Anticipation is building once again toward a U.S.-China trade agreement that would pause tariff escalation or even partially reverse it, and potentially include a range of commitments covering agricultural purchases, market access, currency, and intellectual property protections. Simultaneously, there are signs of emphasis from Beijing on reform policy, showing some willingness to engage on sensitive policy issues where reforms have been largely stalled for some time. Should reform fanfare amid ongoing trade negotiations be considered a harbinger of change or just more of the same?
We were early to observe that U.S.-China relations as we knew them were changing fundamentally. We did not think it did any good to pretend that we were just going through a rough patch: engagement had been justified and sustained by signs of China’s policy convergence with market economy norms. The critical mass of evidence that this was still the case had eroded, and without that divergence was inevitable.

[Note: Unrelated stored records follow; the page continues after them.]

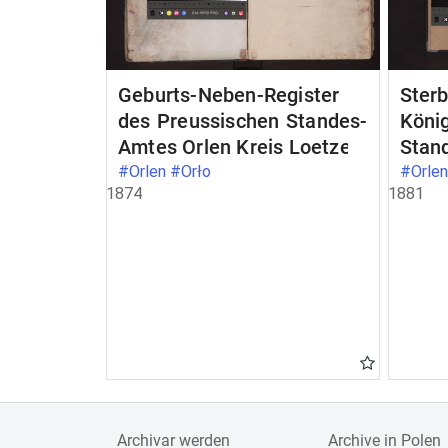
Geburts-Neben-Register
Ster
des Preussischen Standes-
Köni
Amtes Orlen Kreis Loetzen
Stan
Loet
#Orlen #Orło
#Orlen
1874
1881
Archivar werden
Archive in Polen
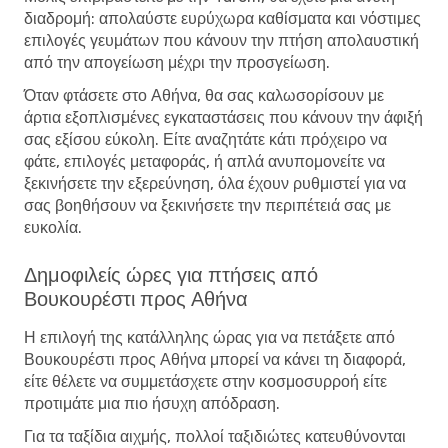
διαδρομή: απολαύστε ευρύχωρα καθίσματα και νόστιμες
επιλογές γευμάτων που κάνουν την πτήση απολαυστική
από την απογείωση μέχρι την προσγείωση.
Όταν φτάσετε στο Αθήνα, θα σας καλωσορίσουν με
άρτια εξοπλισμένες εγκαταστάσεις που κάνουν την άφιξή
σας εξίσου εύκολη. Είτε αναζητάτε κάτι πρόχειρο να
φάτε, επιλογές μεταφοράς, ή απλά ανυπομονείτε να
ξεκινήσετε την εξερεύνηση, όλα έχουν ρυθμιστεί για να
σας βοηθήσουν να ξεκινήσετε την περιπέτειά σας με
ευκολία.
Δημοφιλείς ώρες για πτήσεις από
Βουκουρέστι προς Αθήνα
Η επιλογή της κατάλληλης ώρας για να πετάξετε από
Βουκουρέστι προς Αθήνα μπορεί να κάνει τη διαφορά,
είτε θέλετε να συμμετάσχετε στην κοσμοσυρροή είτε
προτιμάτε μια πιο ήσυχη απόδραση.
Για τα ταξίδια αιχμής, πολλοί ταξιδιώτες κατευθύνονται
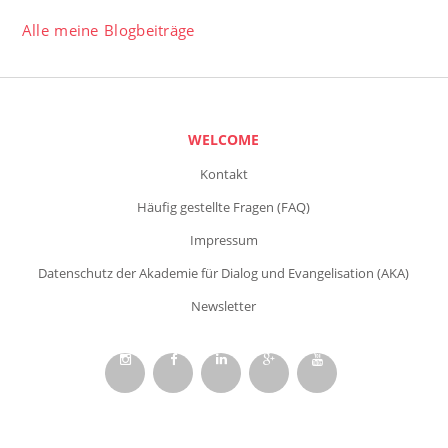
Alle meine Blogbeiträge
WELCOME
Kontakt
Häufig gestellte Fragen (FAQ)
Impressum
Datenschutz der Akademie für Dialog und Evangelisation (AKA)
Newsletter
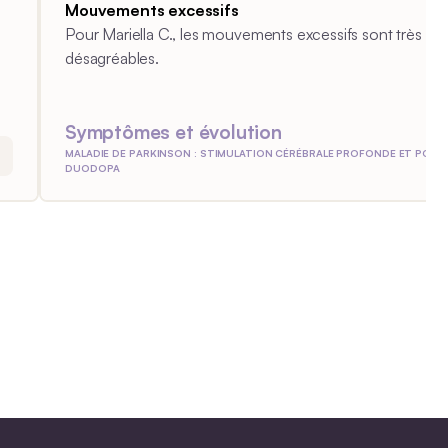
Mouvements excessifs
Pour Mariella C., les mouvements excessifs sont très
désagréables.
Symptômes et évolution
MALADIE DE PARKINSON : STIMULATION CÉRÉBRALE PROFONDE ET POMP
DUODOPA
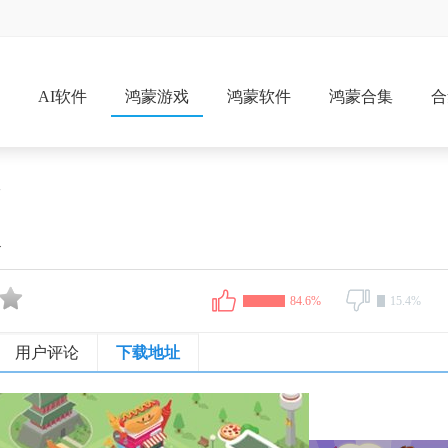
戏
AI软件
鸿蒙游戏
鸿蒙软件
鸿蒙合集
合
版
版
84.6%
15.4%
用户评论
下载地址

Trade tensions are weighing on China’s economy, but headwinds are blowing more from the consequences of domestic policy imprudence in the name of growth, which now contribute to faltering performance and future challenges. The silver lining of near-term pessimism about the costs of U.S.-China tensions and a broader U.S.-China decoupling is that these conditions may hasten a change in course for Beijing, resulting in bolder reforms. Indeed, some U.S. policymakers are hoping for this narrative playing out.